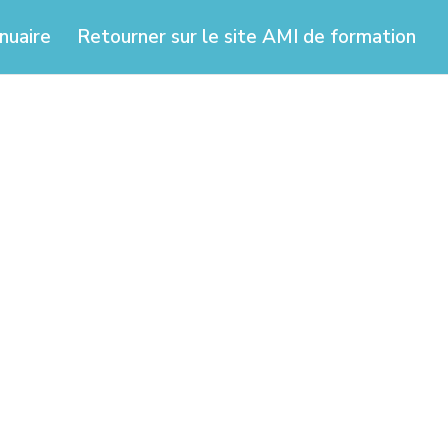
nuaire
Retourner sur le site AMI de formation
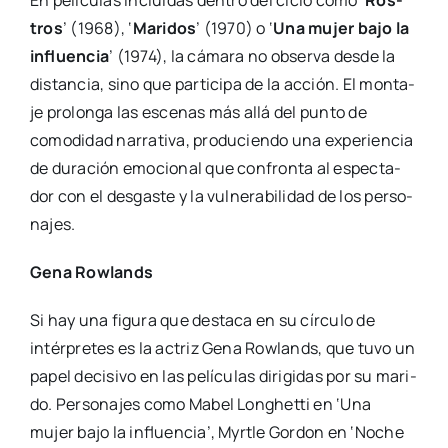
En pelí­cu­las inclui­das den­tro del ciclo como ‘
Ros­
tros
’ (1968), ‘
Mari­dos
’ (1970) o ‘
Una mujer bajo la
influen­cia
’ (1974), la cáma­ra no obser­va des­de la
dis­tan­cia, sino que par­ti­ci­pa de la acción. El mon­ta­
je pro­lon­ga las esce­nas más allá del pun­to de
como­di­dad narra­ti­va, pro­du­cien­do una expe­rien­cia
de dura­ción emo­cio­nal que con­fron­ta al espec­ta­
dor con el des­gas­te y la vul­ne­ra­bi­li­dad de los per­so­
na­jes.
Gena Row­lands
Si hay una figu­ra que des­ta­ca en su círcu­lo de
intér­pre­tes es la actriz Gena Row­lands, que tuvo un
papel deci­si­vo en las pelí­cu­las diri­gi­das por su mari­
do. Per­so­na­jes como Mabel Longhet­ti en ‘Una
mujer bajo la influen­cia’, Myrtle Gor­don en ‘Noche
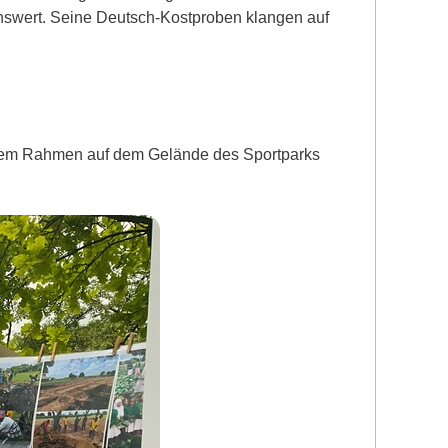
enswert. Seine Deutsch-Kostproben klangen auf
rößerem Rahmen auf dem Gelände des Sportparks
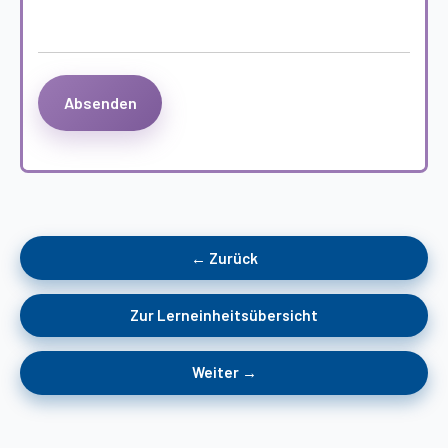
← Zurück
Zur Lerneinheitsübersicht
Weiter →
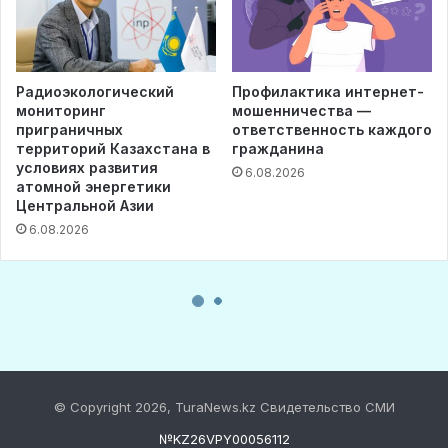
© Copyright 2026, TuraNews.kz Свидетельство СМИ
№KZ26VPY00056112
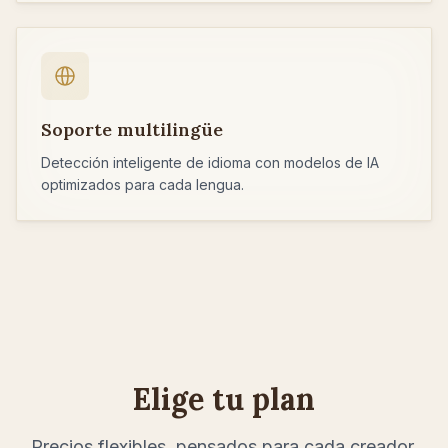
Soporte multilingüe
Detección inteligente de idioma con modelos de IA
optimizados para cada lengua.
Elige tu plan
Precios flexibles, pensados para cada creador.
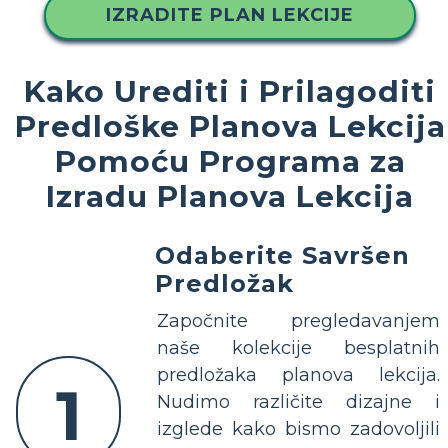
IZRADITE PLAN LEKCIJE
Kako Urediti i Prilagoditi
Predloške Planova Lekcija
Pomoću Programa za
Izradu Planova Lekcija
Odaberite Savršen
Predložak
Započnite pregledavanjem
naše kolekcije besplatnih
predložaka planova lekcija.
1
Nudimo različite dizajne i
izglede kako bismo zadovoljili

════════════════

● What to work on
In the records, how many lines have the word "como" in them? Only the number is needed.

● Answer space
3